▶ _EXERCISE_: Please print out the entries below unchanged and skip the images.

▶ _RECORDS FOR THE TASK_:
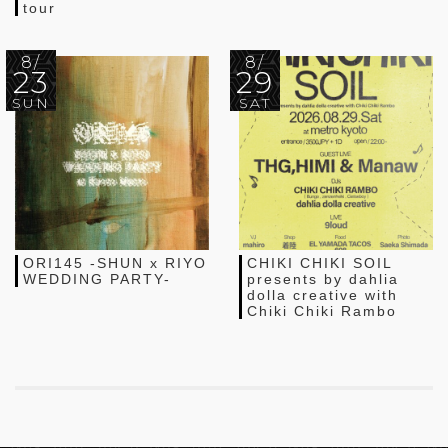
tour
8/
8/
23
29
SUN
SAT
ORI145 -SHUN x RIYO
CHIKI CHIKI SOIL
WEDDING PARTY-
presents by dahlia
dolla creative with
Chiki Chiki Rambo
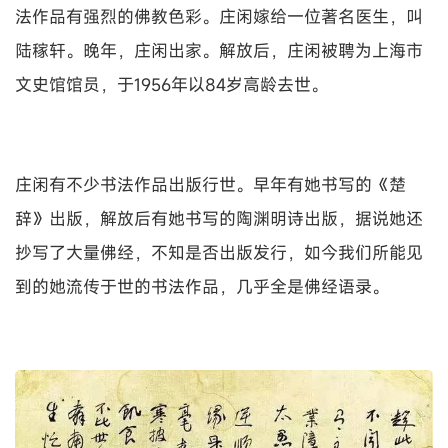
法作品有强烈的佛教色彩。庄闲嫁给一位著名医生，叫
陆稼轩。晚年，庄闲出家。解放后，庄闲被聘为上海市
文史馆馆员，于1956年以84岁高龄去世。
庄闲有不少书法作品出版行世。早年有她书写的《楚
辞》出版，解放后有她书写的陶渊明诗出版，据说她还
抄写了大量佛经，不知是否出版发行，如今我们所能见
到的她流传于世的书法作品，几乎全是佛经语录。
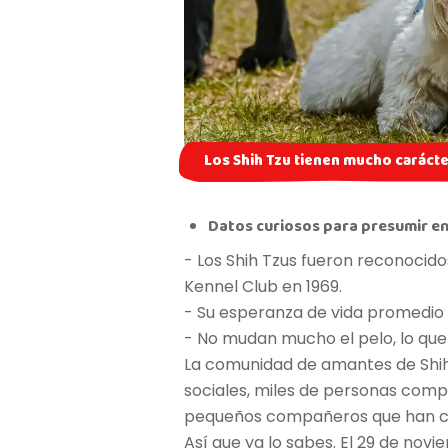
Los Shih Tzu tienen mucho carácte
Datos curiosos para presumir en
- Los Shih Tzus fueron reconocid
Kennel Club en 1969.
- Su esperanza de vida promedio e
- No mudan mucho el pelo, lo que 
La comunidad de amantes de Shih
sociales, miles de personas comp
pequeños compañeros que han co
Así que ya lo sabes. El 29 de novi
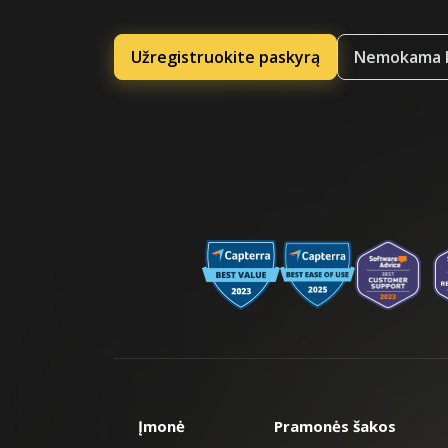
Užregistruokite paskyrą
Nemokama k
Įmonė
Pramonės šakos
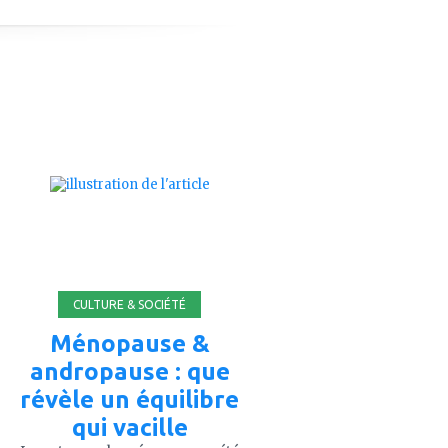
ajouter
à
mes
favoris
CULTURE & SOCIÉTÉ
Ménopause &
andropause : que
révèle un équilibre
qui vacille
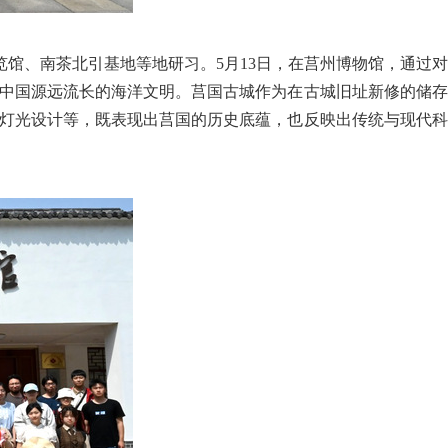
览馆、南茶北引基地等地研习。
5月
13日，在莒州博物馆，通过
中国源远流长的海洋文明。莒国古城作为在古城旧址新修的储存
灯光设计等，既表现出莒国的历史底蕴，也反映出传统与现代科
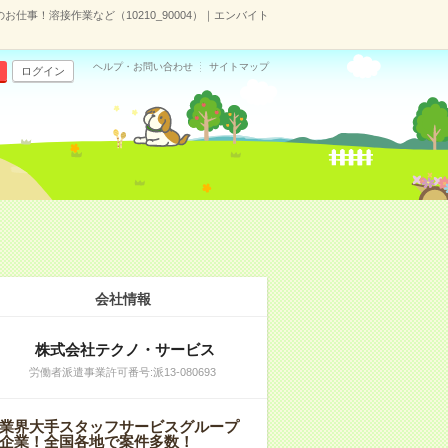
仕事！溶接作業など（10210_90004）｜エンバイト
ヘルプ・お問い合わせ
サイトマップ
ログイン
会社情報
株式会社テクノ・サービス
労働者派遣事業許可番号:派13-080693
業界大手スタッフサービスグループ
企業！全国各地で案件多数！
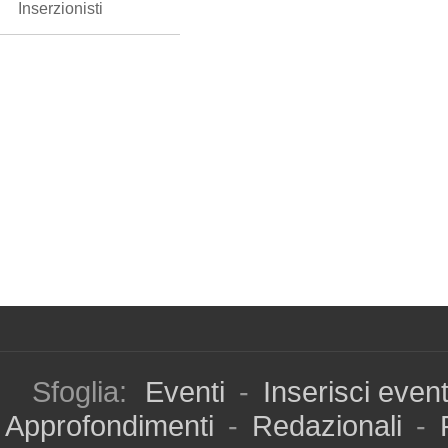
Inserzionisti
Sfoglia:
Eventi
-
Inserisci even
Approfondimenti
-
Redazionali
-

▶ _RESPONSE TO THIS EXERCISE_:
tour
8/
8/
23
29
SUN
SAT
ORI145 -SHUN x RIYO
CHIKI CHIKI SOIL
WEDDING PARTY-
presents by dahlia
dolla creative with
Chiki Chiki Rambo
法作品有强烈的佛教色彩。庄闲嫁给一位著名医生，叫
陆稼轩。晚年，庄闲出家。解放后，庄闲被聘为上海市
文史馆馆员，于1956年以84岁高龄去世。
庄闲有不少书法作品出版行世。早年有她书写的《楚
辞》出版，解放后有她书写的陶渊明诗出版，据说她还
抄写了大量佛经，不知是否出版发行，如今我们所能见
到的她流传于世的书法作品，几乎全是佛经语录。
Los Shih Tzu tienen mucho carácte
Datos curiosos para presumir en
- Los Shih Tzus fueron reconocid
Kennel Club en 1969.
- Su esperanza de vida promedio e
- No mudan mucho el pelo, lo que 
La comunidad de amantes de Shih
sociales, miles de personas comp
pequeños compañeros que han co
Así que ya lo sabes. El 29 de novi
Užregistruokite paskyrą
Nemokama k
Įmonė
Pramonės šakos
ajouter
à
mes
favoris
CULTURE & SOCIÉTÉ
Ménopause &
andropause : que
révèle un équilibre
qui vacille
览馆、南茶北引基地等地研习。
5月
13日，在莒州博物馆，通过
中国源远流长的海洋文明。莒国古城作为在古城旧址新修的储存
灯光设计等，既表现出莒国的历史底蕴，也反映出传统与现代科
仕事！溶接作業など（10210_90004）｜エンバイト
ヘルプ・お問い合わせ
サイトマップ
ログイン
会社情報
株式会社テクノ・サービス
労働者派遣事業許可番号:派13-080693
業界大手スタッフサービスグループ
企業！全国各地で案件多数！
Inserzionisti
Sfoglia:
Eventi
-
Inserisci even
Approfondimenti
-
Redazionali
-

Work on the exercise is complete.